**Work to be completed**
The word to look for is "Beurkundung". Report every line of the entries below that has it.

**Records excerpted from a collection**
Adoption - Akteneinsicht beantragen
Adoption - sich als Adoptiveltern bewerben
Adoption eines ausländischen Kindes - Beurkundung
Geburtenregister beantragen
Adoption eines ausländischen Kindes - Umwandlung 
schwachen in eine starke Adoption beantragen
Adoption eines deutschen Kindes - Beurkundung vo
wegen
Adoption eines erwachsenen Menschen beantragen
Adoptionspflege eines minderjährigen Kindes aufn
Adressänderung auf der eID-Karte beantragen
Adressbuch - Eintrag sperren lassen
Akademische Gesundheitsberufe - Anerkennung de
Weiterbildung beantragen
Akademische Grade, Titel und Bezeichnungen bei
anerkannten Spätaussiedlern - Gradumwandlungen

* * *

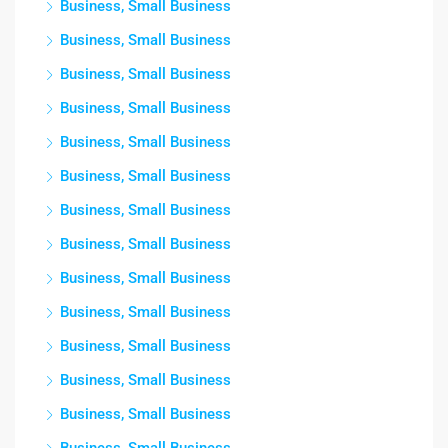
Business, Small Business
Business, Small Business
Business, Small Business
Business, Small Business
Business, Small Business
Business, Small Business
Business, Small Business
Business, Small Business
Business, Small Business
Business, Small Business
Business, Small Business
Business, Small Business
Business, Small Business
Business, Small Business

==

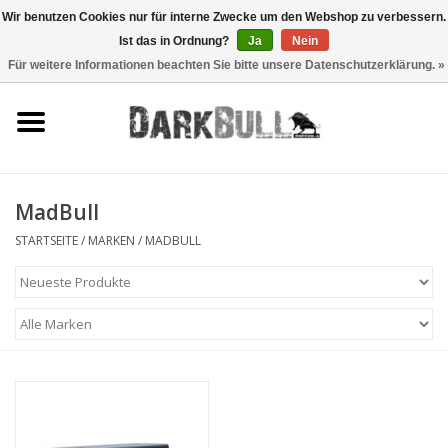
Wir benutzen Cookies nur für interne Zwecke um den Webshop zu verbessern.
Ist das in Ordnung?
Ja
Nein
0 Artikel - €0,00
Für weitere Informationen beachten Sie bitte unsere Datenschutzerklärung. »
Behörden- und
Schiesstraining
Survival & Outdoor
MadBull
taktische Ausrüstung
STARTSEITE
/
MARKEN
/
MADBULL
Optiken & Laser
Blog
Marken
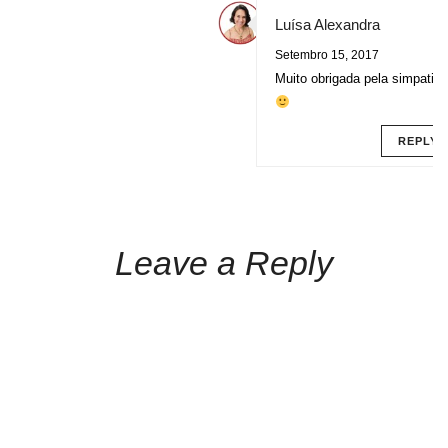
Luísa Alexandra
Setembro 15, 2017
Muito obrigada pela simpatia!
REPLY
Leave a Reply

**The completed task**
Adoption eines ausländischen Kindes - Beurkundung
Adoption eines deutschen Kindes - Beurkundung vo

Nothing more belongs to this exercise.